Enabling information extraction from a complex document database

The Structured Knowledge Space (SKS) software system was designed as a solution to the data problem faced by users of military and intelligence reporting: "How do we take advantage of the enormous amounts of information communicated daily through a wide variety of reporting venues?" SKS combines open-source technologies, custom-built software, and domain knowledge about the important entities in intelligence reporting to create a robust system that facilitates search over a document collection that had previously been largely unsearchable. SKS ingests, processes, and indexes operational and intelligence documents and extracts information for future retrieval, display, and analysis.

SKS conceptThe Structured Knowledge Space (SKS) concept. SKS creates structured metadata (essentially data about other data, e.g., source of the data, date data were collected, size of a data file) to improve the discovery and use of unstructured reports, i.e., reports such as Word documents or email that are not organized in a predefined model such as a database or table.

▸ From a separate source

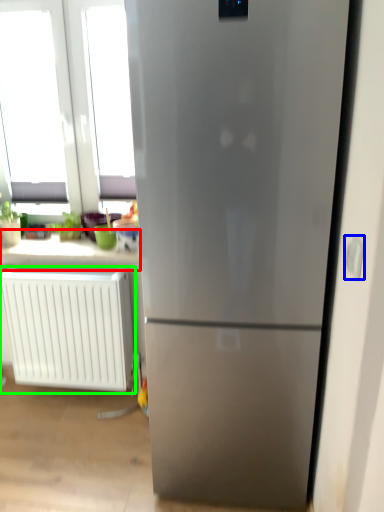 Question: Which object is positioned farthest from counter top (highlighted by a red box)? Select from electric outlet (highlighted by a blue box) and radiator (highlighted by a green box).

Choices:
 (A) electric outlet
 (B) radiator

Answer: (A) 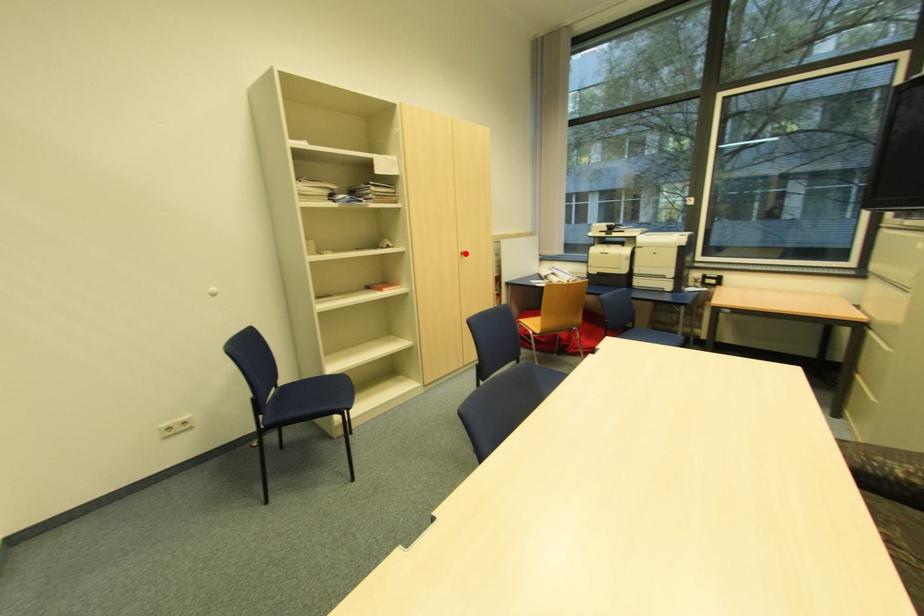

Prior to SKS's development, few options existed for search and discovery in military intelligence reporting. Even when documents were stored in centralized repositories, search capability was limited by the volume, diverse formats, and esoteric nature of the documents. Analytic functionality—such as searching by ingest date, clustering documents by content, and tracking word or phrase trends—allows SKS to help decision makers see connections between disparate information.

"SKS demonstrates the use of modern text retrieval and natural language processing tools to unlock the knowledge frozen in a large set of heterogeneous documents, including closed formats. This gives analysts faster insights and more timely information," says Delsey Sherrill, a principal developer of SKS. The core development team of Sherrill, Dr. Gary Condon, Benjamin Landon, Dr. Michael Yee, Jason Hepp, Dr. Richard Delanoy, and Dr. Jonathan Kurz was supported by a group of 29 technical staff members and technicians.

Lincoln Laboratory's past R&D 100 Award recipients

Since 2010, 13 other technologies developed at Lincoln Laboratory have garnered R&D 100 Awards. In 2012, the Lincoln Open Cryptographic Key Management Architecture, Route Availability Planning Tool, Wavelength Beam-Combining Fiber-Coupled Diode Laser, and Wide Field-of-View Curved Focal Plane Array were chosen as award winners. The Laboratory received awards in 2011 for the Airborne Ladar Imaging Research Testbed, Multifunction Phased Array Radar Panel, Parallel Vector Tile Optimizing Library, and Pathogen Analyzer for Threatening Environmental Releases (PANTHER) Bioaerosol Identification System. The Digital-Pixel Focal Plane Array, Geiger-Mode Avalanche Photodiode Detector Focal Plane Array, Miniaturized RF Four-Channel Receiver, Runway Status Light System, and Superconducting Nanowire Single-Photon Detector were award winners in 2010. In addition, Lincoln Laboratory received two earlier R&D 100 Awards: in 1998, jointly with Cyra Technologies and the Los Alamos National Laboratory for the Cyrax Portable, 3D Laser-Mapping and Imaging System, and in 1995, for the GPS-squitter technology that uses GPS position data for automatic dependent surveillance of aircraft.

On 7 November 2013, the R&D 100 Award winners will be honored at an exhibition and banquet held at the Renaissance Hotel in Orlando, Florida.